WAF Curves for DIP-HS PPI dataset. WAF evaluations with static combinations of semantic aspects (CC, BP, MF, Avg and Max) at different cutoffs are shown. The evaluation is performed using three SSMs: a SimGIC, b ResnikMax and c ResnikBMA

Fig. 3
figure 3

WAF Curves for STRING-EC PPI dataset. WAF evaluations with static combinations of semantic aspects (CC, BP, MF, Avg and Max) at different cutoffs are shown. The evaluation is performed using three SSMs: a SimGIC, b ResnikMax and c ResnikBMA

Comparing the charts for different SSMs, we observe that, for each set of curves, the maximum F-measure is achieved at different ranges of SS cutoff. For SimGIC (Fig. 2a), ResnikMax (Fig. 2b) and ResnikBMA (Fig. 2c) the ranges are approximately [0.1−0.3], [0.6−0.8] and [0.3−0.5], respectively. For most datasets, each SSM shows a consistent behavior with curves having similar shapes. Furthermore, we verify that the maximum observed F-measure is achieved when ResnikMax is used.

Static combinations were evaluated using stratified 10-fold cross-validation. The training set is used to select the best classification threshold which is then applied to the test set. Table 1 presents the median WAF achieved in each baseline.
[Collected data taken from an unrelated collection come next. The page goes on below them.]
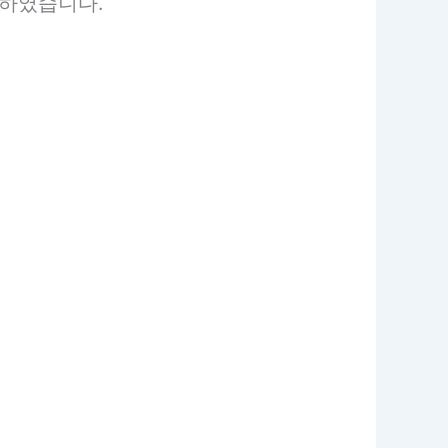
입하였습니다.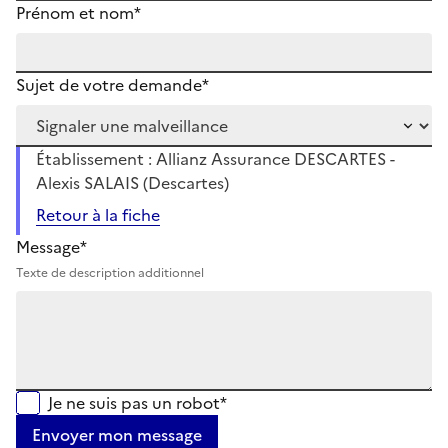
Prénom et nom*
Sujet de votre demande*
Établissement : Allianz Assurance DESCARTES -
Alexis SALAIS (Descartes)
Retour à la fiche
Message*
Texte de description additionnel
Je ne suis pas un robot*
Envoyer mon message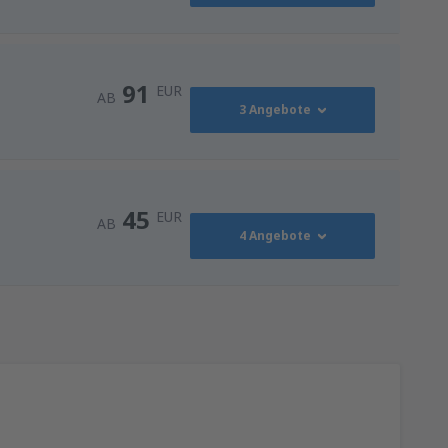
91
EUR
AB
3 Angebote
91
AB
EUR
45
EUR
AB
4 Angebote
116
NN)
AB
EUR
45
AB
EUR
128
ZG)
AB
EUR
128
ZG)
AB
EUR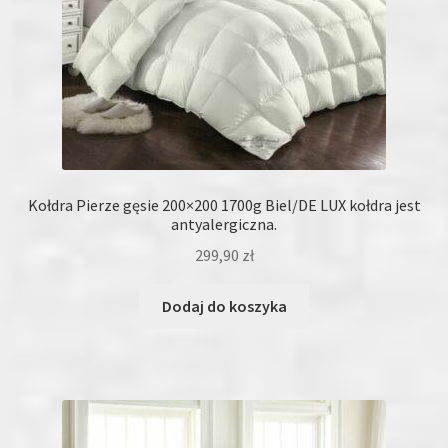
Kołdra Pierze gęsie 200×200 1700g Biel/DE LUX kołdra jest
antyalergiczna.
299,90
zł
Dodaj do koszyka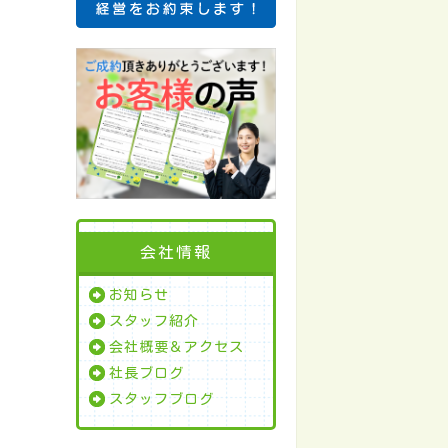
会社情報
お知らせ
スタッフ紹介
会社概要＆アクセス
社長ブログ
スタッフブログ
Table 1 Median of WAFs with alternative methodologies and with evoKGsim for the different PPI datasets

Exhaustive search combinations and decision tree models

The exhaustive search method is based on a grid search over a set of possible values for the SS threshold (values in the range from 0 to 1 with a step of 0.05) and a set of possible values for SS score weights (values in the range from 0 to 1 with a step of 0.1), using the WAF of classification on training set as the optimization criterion. The components of the candidate solutions are then a SS threshold and three weights used to calculate the weighted average of the three SS scores. The number of potential solutions was established to be roughly equal to the number of candidate solutions evaluated by GP.
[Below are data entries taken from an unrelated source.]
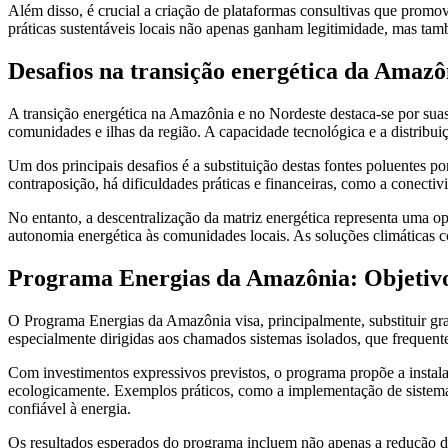
Além disso, é crucial a criação de plataformas consultivas que promov
práticas sustentáveis locais não apenas ganham legitimidade, mas t
Desafios na transição energética da Amazô
A transição energética na Amazônia e no Nordeste destaca-se por suas
comunidades e ilhas da região. A capacidade tecnológica e a distribui
Um dos principais desafios é a substituição destas fontes poluentes p
contraposição, há dificuldades práticas e financeiras, como a conectiv
No entanto, a descentralização da matriz energética representa uma o
autonomia energética às comunidades locais. As soluções climáticas 
Programa Energias da Amazônia: Objetivos
O Programa Energias da Amazônia visa, principalmente, substituir gra
especialmente dirigidas aos chamados sistemas isolados, que frequen
Com investimentos expressivos previstos, o programa propõe a instal
ecologicamente. Exemplos práticos, como a implementação de sistema
confiável à energia.
Os resultados esperados do programa incluem não apenas a redução d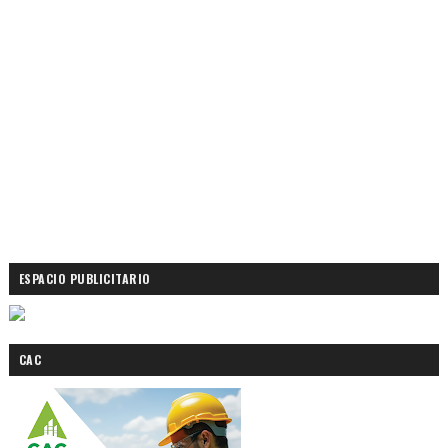
ESPACIO PUBLICITARIO
CAC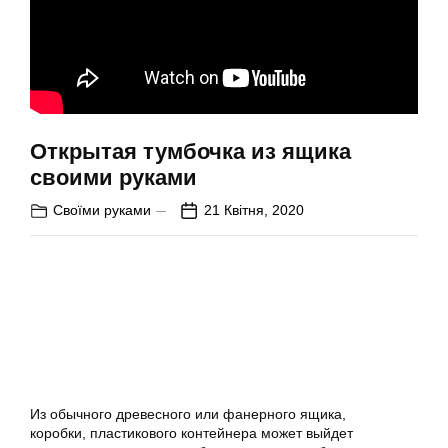
Открытая тумбочка из ящика
своими руками
Своїми руками
21 Квітня, 2020
Из обычного древесного или фанерного ящика,
коробки, пластикового контейнера может выйдет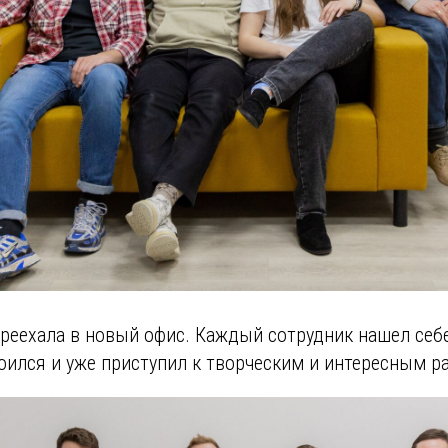
реехала в новый офис. Каждый сотрудник нашел себе
оился и уже приступил к творческим и интересным р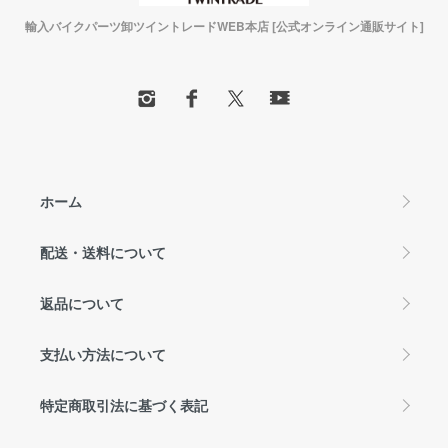
輸入バイクパーツ卸ツイントレードWEB本店 [公式オンライン通販サイト]
ホーム
配送・送料について
返品について
支払い方法について
特定商取引法に基づく表記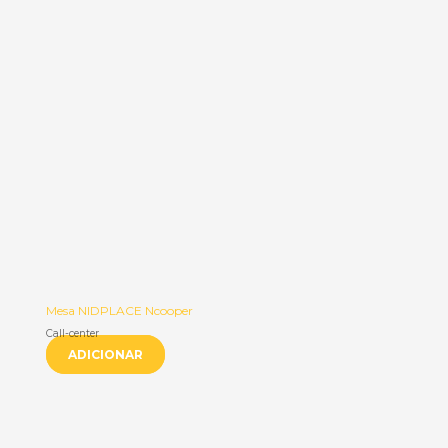
Mesa NIDPLACE Ncooper
Call-center
ADICIONAR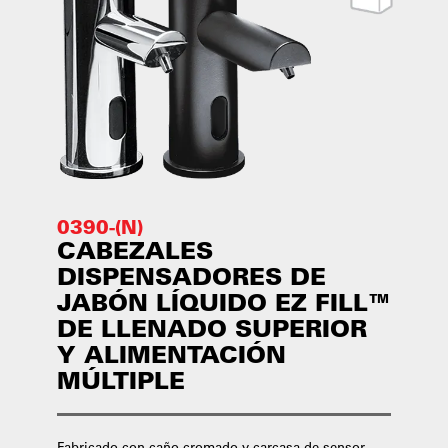
0390-(N)
CABEZALES
DISPENSADORES DE
JABÓN LÍQUIDO EZ FILL™
DE LLENADO SUPERIOR
Y ALIMENTACIÓN
MÚLTIPLE
Fabricado con caño cromado y carcasa de sensor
The decision tree models were obtained using the Decision Tree package of scikit-learn 0.20.2 [34] with default parameters.

Exhaustive search combinations and decision tree models were evaluated using 10-fold cross-validation. The median WAF for all datasets is presented in Table 1.

Comparative evaluation

Table 1 shows the median WAF of stratified 10-fold cross-validation for the static combinations, the exhaustive search combinations, the decision tree models and evoKGsim, using different SSMs.
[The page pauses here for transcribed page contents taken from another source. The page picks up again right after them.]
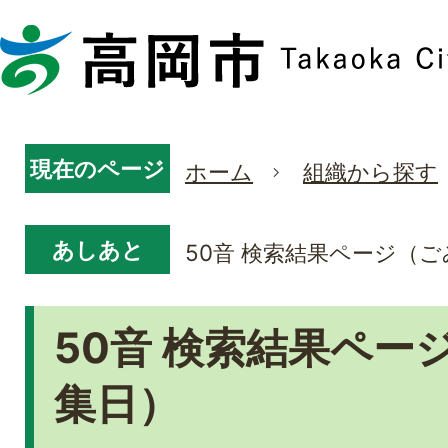
現在のページ
ホーム
組織から探す
あしあと
50音 検索結果ページ（
50音 検索結果ペー
集日）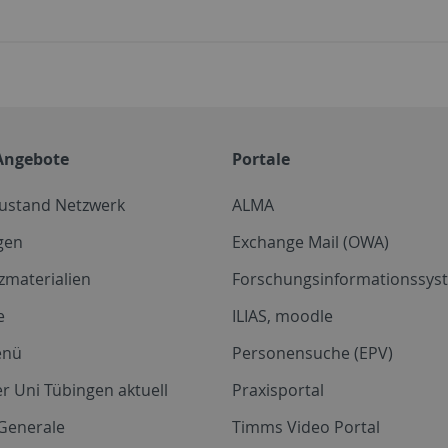
Angebote
Portale
zustand Netzwerk
ALMA
gen
Exchange Mail (OWA)
zmaterialien
Forschungsinformationssyst
e
ILIAS, moodle
enü
Personensuche (EPV)
r Uni Tübingen aktuell
Praxisportal
Generale
Timms Video Portal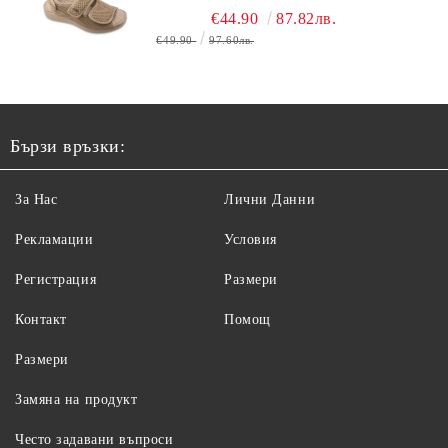
КРАК, БЕЖОВИ
€44.90
87.82лв.
€49.90
97.60лв.
Бързи връзки:
За Нас
Лични Данни
Рекламации
Условия
Регистрация
Размери
Контакт
Помощ
Размери
Замяна на продукт
Често задавани въпроси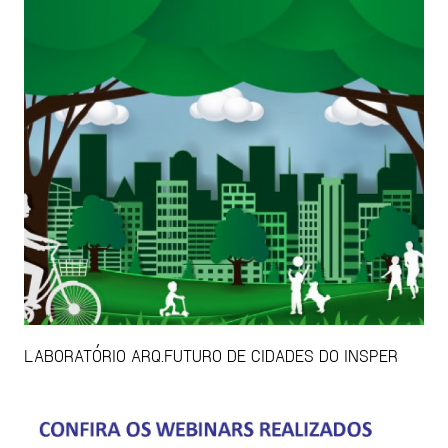
LABORATÓRIO ARQ.FUTURO DE CIDADES DO INSPER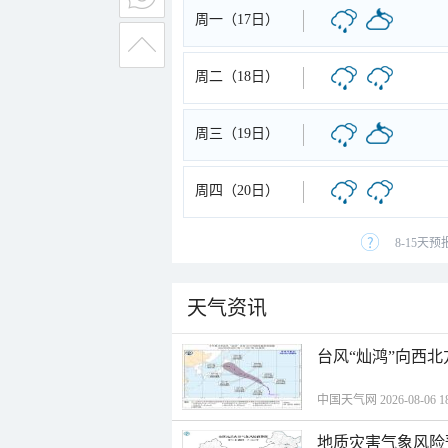
周一（17日）
周二（18日）
周三（19日）
周四（20日）
8-15天
天气资讯
台风“灿鸿”向西
中国天气网 2026-08-06 18
地质灾害气象风险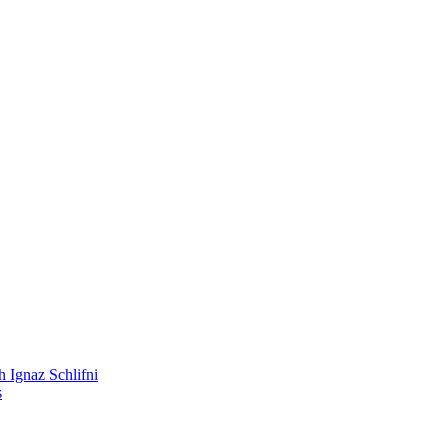
 Ignaz Schlifni
s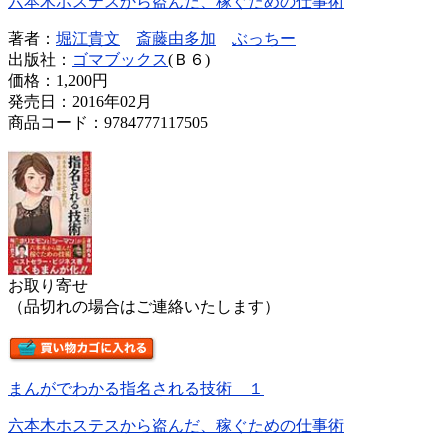
六本木ホステスから盗んだ、稼ぐための仕事術
著者：
堀江貴文
斎藤由多加
ぶっちー
出版社：
ゴマブックス
(Ｂ６)
価格：
1,200円
発売日：2016年02月
商品コード：9784777117505
お取り寄せ
（品切れの場合はご連絡いたします）
まんがでわかる指名される技術 １
六本木ホステスから盗んだ、稼ぐための仕事術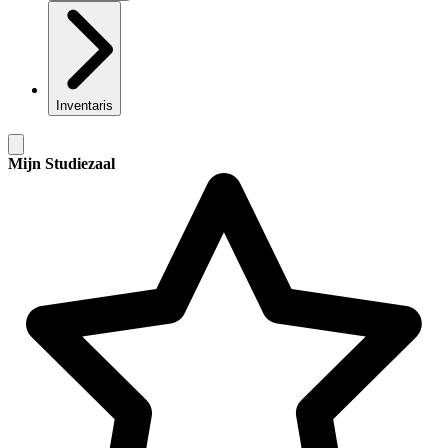
Inventaris
Mijn Studiezaal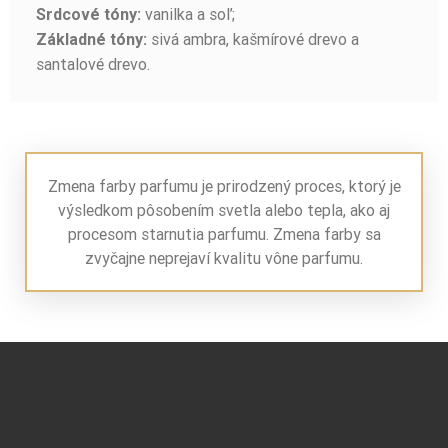
vanilka a soľ;
Srdcové tóny:
sivá ambra, kašmírové drevo a
Základné tóny:
santalové drevo.
Zmena farby parfumu je prirodzený proces, ktorý je
výsledkom pôsobením svetla alebo tepla, ako aj
procesom starnutia parfumu. Zmena farby sa
zvyčajne neprejaví kvalitu vône parfumu.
The statistical significance of the experimental results was determined using pairwise non-parametric Kruskal-Wallis tests [35] at p< 0.01. All statistical analyses were performed using the Python library SciPy 1.3.1 [36]. Table S3 of Additional file 1 shows the p-values for the Kruskal-Wallis test for comparisons between evoKGsim and all the other alternative methodologies over the nine PPI datasets. In Table 1, for each dataset-SSM pair, the median WAF achieved for each alternative methodology is underlined when the performance differences between evoKGsim and that methodology are statistically significant.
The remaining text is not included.